*TASK ITEM:* Line by line, copy the listing below exactly.

*EXTRACTED RECORDS:*
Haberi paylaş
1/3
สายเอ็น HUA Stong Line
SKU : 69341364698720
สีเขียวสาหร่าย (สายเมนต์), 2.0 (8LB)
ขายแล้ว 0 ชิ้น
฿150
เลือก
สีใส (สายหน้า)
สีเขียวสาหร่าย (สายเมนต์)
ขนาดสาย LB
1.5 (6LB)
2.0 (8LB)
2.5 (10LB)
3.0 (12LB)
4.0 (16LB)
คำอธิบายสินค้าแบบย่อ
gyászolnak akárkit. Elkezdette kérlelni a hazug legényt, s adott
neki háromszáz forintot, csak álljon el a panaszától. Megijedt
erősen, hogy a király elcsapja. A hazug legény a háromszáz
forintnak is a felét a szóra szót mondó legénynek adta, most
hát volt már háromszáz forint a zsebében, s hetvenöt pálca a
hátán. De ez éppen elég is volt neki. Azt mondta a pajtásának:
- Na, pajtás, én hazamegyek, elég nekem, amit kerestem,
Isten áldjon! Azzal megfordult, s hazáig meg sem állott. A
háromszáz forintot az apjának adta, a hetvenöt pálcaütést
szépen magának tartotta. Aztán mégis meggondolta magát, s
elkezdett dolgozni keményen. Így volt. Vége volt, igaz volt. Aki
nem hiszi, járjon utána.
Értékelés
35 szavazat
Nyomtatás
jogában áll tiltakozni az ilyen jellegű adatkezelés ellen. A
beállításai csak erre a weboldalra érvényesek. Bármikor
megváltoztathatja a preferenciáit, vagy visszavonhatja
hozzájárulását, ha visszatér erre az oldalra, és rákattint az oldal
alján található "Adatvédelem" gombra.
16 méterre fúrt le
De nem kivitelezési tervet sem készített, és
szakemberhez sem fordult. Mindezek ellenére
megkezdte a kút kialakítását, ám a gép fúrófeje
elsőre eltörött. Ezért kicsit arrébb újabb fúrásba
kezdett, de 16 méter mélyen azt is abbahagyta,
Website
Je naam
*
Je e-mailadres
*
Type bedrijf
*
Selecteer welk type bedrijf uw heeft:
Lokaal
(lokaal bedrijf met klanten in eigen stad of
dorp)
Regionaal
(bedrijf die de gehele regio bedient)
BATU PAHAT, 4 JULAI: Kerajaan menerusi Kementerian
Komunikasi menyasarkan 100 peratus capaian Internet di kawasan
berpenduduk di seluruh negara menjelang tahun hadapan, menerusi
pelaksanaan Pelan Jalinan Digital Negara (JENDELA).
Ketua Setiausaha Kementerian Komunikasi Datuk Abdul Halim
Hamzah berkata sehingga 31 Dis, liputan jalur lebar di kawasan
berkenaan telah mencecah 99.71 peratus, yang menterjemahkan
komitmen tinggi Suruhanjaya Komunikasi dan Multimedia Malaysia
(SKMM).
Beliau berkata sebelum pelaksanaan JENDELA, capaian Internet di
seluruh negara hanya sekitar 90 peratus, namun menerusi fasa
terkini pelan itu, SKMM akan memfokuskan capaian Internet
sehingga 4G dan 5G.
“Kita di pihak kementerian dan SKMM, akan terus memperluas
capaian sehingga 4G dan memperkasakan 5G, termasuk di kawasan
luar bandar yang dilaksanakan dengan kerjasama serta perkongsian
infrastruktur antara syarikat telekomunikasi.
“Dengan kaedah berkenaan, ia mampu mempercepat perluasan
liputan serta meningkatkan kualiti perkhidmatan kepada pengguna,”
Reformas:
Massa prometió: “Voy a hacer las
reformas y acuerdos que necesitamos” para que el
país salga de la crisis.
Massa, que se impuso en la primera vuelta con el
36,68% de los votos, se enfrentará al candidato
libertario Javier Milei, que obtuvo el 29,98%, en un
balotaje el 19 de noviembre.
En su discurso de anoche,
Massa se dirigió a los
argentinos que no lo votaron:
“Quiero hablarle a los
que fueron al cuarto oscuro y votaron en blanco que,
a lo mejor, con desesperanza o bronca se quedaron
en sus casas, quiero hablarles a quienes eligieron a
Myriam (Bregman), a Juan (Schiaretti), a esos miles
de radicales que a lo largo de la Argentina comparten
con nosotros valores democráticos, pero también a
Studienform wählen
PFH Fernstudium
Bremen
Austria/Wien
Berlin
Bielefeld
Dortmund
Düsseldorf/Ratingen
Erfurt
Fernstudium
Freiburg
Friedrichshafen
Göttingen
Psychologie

*RESPONSE BOX:*
Haberi paylaş
1/3
สายเอ็น HUA Stong Line
SKU : 69341364698720
สีเขียวสาหร่าย (สายเมนต์), 2.0 (8LB)
ขายแล้ว 0 ชิ้น
฿150
เลือก
สีใส (สายหน้า)
สีเขียวสาหร่าย (สายเมนต์)
ขนาดสาย LB
1.5 (6LB)
2.0 (8LB)
2.5 (10LB)
3.0 (12LB)
4.0 (16LB)
คำอธิบายสินค้าแบบย่อ
gyászolnak akárkit. Elkezdette kérlelni a hazug legényt, s adott
neki háromszáz forintot, csak álljon el a panaszától. Megijedt
erősen, hogy a király elcsapja. A hazug legény a háromszáz
forintnak is a felét a szóra szót mondó legénynek adta, most
hát volt már háromszáz forint a zsebében, s hetvenöt pálca a
hátán. De ez éppen elég is volt neki. Azt mondta a pajtásának:
- Na, pajtás, én hazamegyek, elég nekem, amit kerestem,
Isten áldjon! Azzal megfordult, s hazáig meg sem állott. A
háromszáz forintot az apjának adta, a hetvenöt pálcaütést
szépen magának tartotta. Aztán mégis meggondolta magát, s
elkezdett dolgozni keményen. Így volt. Vége volt, igaz volt. Aki
nem hiszi, járjon utána.
Értékelés
35 szavazat
Nyomtatás
jogában áll tiltakozni az ilyen jellegű adatkezelés ellen. A
beállításai csak erre a weboldalra érvényesek. Bármikor
megváltoztathatja a preferenciáit, vagy visszavonhatja
hozzájárulását, ha visszatér erre az oldalra, és rákattint az oldal
alján található "Adatvédelem" gombra.
16 méterre fúrt le
De nem kivitelezési tervet sem készített, és
szakemberhez sem fordult. Mindezek ellenére
megkezdte a kút kialakítását, ám a gép fúrófeje
elsőre eltörött. Ezért kicsit arrébb újabb fúrásba
kezdett, de 16 méter mélyen azt is abbahagyta,
Website
Je naam
*
Je e-mailadres
*
Type bedrijf
*
Selecteer welk type bedrijf uw heeft:
Lokaal
(lokaal bedrijf met klanten in eigen stad of
dorp)
Regionaal
(bedrijf die de gehele regio bedient)
BATU PAHAT, 4 JULAI: Kerajaan menerusi Kementerian
Komunikasi menyasarkan 100 peratus capaian Internet di kawasan
berpenduduk di seluruh negara menjelang tahun hadapan, menerusi
pelaksanaan Pelan Jalinan Digital Negara (JENDELA).
Ketua Setiausaha Kementerian Komunikasi Datuk Abdul Halim
Hamzah berkata sehingga 31 Dis, liputan jalur lebar di kawasan
berkenaan telah mencecah 99.71 peratus, yang menterjemahkan
komitmen tinggi Suruhanjaya Komunikasi dan Multimedia Malaysia
(SKMM).
Beliau berkata sebelum pelaksanaan JENDELA, capaian Internet di
seluruh negara hanya sekitar 90 peratus, namun menerusi fasa
terkini pelan itu, SKMM akan memfokuskan capaian Internet
sehingga 4G dan 5G.
“Kita di pihak kementerian dan SKMM, akan terus memperluas
capaian sehingga 4G dan memperkasakan 5G, termasuk di kawasan
luar bandar yang dilaksanakan dengan kerjasama serta perkongsian
infrastruktur antara syarikat telekomunikasi.
“Dengan kaedah berkenaan, ia mampu mempercepat perluasan
liputan serta meningkatkan kualiti perkhidmatan kepada pengguna,”
Reformas:
Massa prometió: “Voy a hacer las
reformas y acuerdos que necesitamos” para que el
país salga de la crisis.
Massa, que se impuso en la primera vuelta con el
36,68% de los votos, se enfrentará al candidato
libertario Javier Milei, que obtuvo el 29,98%, en un
balotaje el 19 de noviembre.
En su discurso de anoche,
Massa se dirigió a los
argentinos que no lo votaron:
“Quiero hablarle a los
que fueron al cuarto oscuro y votaron en blanco que,
a lo mejor, con desesperanza o bronca se quedaron
en sus casas, quiero hablarles a quienes eligieron a
Myriam (Bregman), a Juan (Schiaretti), a esos miles
de radicales que a lo largo de la Argentina comparten
con nosotros valores democráticos, pero también a
Studienform wählen
PFH Fernstudium
Bremen
Austria/Wien
Berlin
Bielefeld
Dortmund
Düsseldorf/Ratingen
Erfurt
Fernstudium
Freiburg
Friedrichshafen
Göttingen
Psychologie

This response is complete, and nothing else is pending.